Sorry have to disagree with this , Played fps Mp for over 20 years and some of the in game lighting effects in RO2 are the best i have seen .Take a look through this thread and lets me know what other MP games create these kind of lighting effects and atmosphere
http://forums.tripwireinteractive.com/showthread.php?t=59138
And also BF3 has some major issues with lighting effects in my opinion , both good games in there own way but you cant compare them visually
What exactly about those screenshots looks so groundbreaking? If you're talking about the "light shafts" lens flare effect, well, that's nothing special and has been around for at least a decade. I remember the original Halo having something like that when you looked at the sun through the leaves of trees.
What looks good and what doesn't is a matter of opinion, but I don't think you can deny that the technology behind BF3 is more advanced than RO2. On the surface, Battlefield 3 may not appear to have a lot of flashy graphics and shiny textures like the ubiquitous tech demo, but it's all the small things added up which, in my opinion, makes it the most realistic-looking game to date. Since when do you see truly real-time reflections that change according to the surroundings or smoke and fire that cast shadows and look like they actually have depth and are not just a collection of flat polygons?

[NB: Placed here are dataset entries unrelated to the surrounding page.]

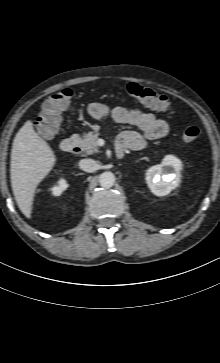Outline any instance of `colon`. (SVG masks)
<instances>
[{"label":"colon","mask_w":220,"mask_h":363,"mask_svg":"<svg viewBox=\"0 0 220 363\" xmlns=\"http://www.w3.org/2000/svg\"><path fill=\"white\" fill-rule=\"evenodd\" d=\"M126 93L147 106L173 112V106L170 100L157 91L139 85L137 83H129L125 87ZM73 97V91L69 88L61 89L52 93L44 102L40 116L36 122V131L43 138L54 136L61 125V114L66 110ZM201 135V131L196 126H189L182 131V139L186 142L196 141Z\"/></svg>","instance_id":"colon-1"}]
</instances>
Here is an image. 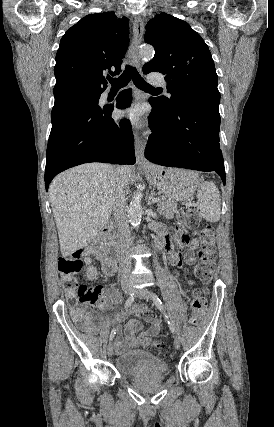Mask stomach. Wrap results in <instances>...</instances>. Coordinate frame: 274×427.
Wrapping results in <instances>:
<instances>
[{"instance_id": "obj_1", "label": "stomach", "mask_w": 274, "mask_h": 427, "mask_svg": "<svg viewBox=\"0 0 274 427\" xmlns=\"http://www.w3.org/2000/svg\"><path fill=\"white\" fill-rule=\"evenodd\" d=\"M145 176L152 186L175 202L191 198L200 184L199 174L179 168L165 170L161 166H152L151 170L145 172Z\"/></svg>"}]
</instances>
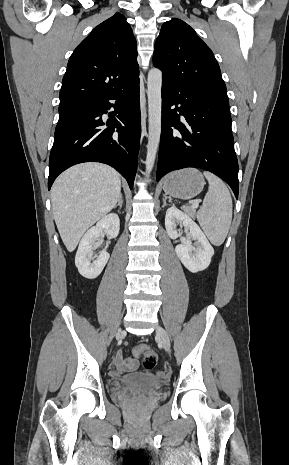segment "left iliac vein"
Wrapping results in <instances>:
<instances>
[{
	"mask_svg": "<svg viewBox=\"0 0 289 465\" xmlns=\"http://www.w3.org/2000/svg\"><path fill=\"white\" fill-rule=\"evenodd\" d=\"M156 333L160 337L161 342L166 351H170V340L167 332L160 326L156 328Z\"/></svg>",
	"mask_w": 289,
	"mask_h": 465,
	"instance_id": "4c4485c4",
	"label": "left iliac vein"
}]
</instances>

I've tweaked with the configuration files in RO2 and, as far as I can tell, the game still uses a pre-baked lighting model, which is fine and looks good in the game, but it's the same technique that's been used to light up games since the mid '90's. Light sources, geometry, and world shadows are all static and there is no dynamic destruction. Light and shadows just don't move, bounce around, transition, and behave as dynamically and realistically as they do in BF3. I can't tell you how many times I've looked at a wall in RO2 and it's lit exactly the same way from one corner to the opposite corner or looked into a room that was essentially one color. In BF3, geometry actually has variable specularity according to it's position from light sources such as the sun and there is a gradient from light to dark like in real life.